-- Supplied records follows --

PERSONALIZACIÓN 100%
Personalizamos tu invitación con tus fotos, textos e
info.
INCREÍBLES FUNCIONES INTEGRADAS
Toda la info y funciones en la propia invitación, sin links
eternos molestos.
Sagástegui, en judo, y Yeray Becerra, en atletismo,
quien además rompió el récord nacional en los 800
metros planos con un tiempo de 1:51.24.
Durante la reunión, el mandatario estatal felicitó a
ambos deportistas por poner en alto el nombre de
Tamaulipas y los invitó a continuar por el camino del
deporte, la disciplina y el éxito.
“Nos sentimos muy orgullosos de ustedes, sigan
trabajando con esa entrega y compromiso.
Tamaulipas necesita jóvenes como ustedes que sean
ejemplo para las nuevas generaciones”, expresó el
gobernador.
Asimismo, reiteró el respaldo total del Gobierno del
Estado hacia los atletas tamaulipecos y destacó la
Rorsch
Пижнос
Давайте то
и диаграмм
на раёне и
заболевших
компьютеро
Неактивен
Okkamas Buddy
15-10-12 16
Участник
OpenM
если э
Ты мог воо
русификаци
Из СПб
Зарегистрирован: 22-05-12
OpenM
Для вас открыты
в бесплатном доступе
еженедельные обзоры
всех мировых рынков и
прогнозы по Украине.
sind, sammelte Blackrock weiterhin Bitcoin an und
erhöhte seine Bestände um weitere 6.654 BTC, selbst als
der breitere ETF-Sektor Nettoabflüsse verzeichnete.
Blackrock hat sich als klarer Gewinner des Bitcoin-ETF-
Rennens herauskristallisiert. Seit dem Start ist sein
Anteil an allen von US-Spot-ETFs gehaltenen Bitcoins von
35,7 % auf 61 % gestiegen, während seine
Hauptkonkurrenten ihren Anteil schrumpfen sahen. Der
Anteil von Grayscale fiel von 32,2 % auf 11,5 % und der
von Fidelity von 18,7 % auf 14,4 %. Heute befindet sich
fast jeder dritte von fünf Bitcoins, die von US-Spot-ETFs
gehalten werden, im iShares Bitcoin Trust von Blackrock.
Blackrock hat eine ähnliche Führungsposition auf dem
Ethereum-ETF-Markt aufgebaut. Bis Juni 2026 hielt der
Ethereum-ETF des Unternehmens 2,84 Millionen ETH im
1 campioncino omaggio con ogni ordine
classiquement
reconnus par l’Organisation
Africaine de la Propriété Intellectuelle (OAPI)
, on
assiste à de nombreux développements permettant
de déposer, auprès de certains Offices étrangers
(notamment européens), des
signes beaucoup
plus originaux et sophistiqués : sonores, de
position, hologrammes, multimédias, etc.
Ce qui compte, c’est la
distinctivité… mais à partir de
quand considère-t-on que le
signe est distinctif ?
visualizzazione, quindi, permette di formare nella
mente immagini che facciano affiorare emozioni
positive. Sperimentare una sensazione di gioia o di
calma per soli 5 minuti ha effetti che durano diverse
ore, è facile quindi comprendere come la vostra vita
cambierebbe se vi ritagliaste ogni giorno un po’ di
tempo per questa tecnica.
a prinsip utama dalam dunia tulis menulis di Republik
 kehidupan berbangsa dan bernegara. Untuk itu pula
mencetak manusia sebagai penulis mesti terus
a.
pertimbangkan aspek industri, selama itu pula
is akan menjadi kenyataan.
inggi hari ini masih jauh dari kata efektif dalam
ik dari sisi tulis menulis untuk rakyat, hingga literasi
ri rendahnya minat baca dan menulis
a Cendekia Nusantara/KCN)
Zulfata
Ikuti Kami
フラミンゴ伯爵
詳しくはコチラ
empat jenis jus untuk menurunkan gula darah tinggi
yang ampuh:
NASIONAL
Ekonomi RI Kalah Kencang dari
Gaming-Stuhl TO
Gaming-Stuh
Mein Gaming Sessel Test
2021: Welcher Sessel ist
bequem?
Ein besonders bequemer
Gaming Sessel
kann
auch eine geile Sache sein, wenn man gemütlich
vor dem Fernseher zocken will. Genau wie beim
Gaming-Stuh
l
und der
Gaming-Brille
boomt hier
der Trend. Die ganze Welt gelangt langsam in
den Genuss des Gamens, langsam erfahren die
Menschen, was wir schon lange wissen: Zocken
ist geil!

-- Supplied records concluded --

• [Task to carry out]: From the line with "Gaming-Brille" to the last line of the material, give every line again exactly, and only those lines.

• [Solution]:
Gaming-Brille
boomt hier
der Trend. Die ganze Welt gelangt langsam in
den Genuss des Gamens, langsam erfahren die
Menschen, was wir schon lange wissen: Zocken
ist geil!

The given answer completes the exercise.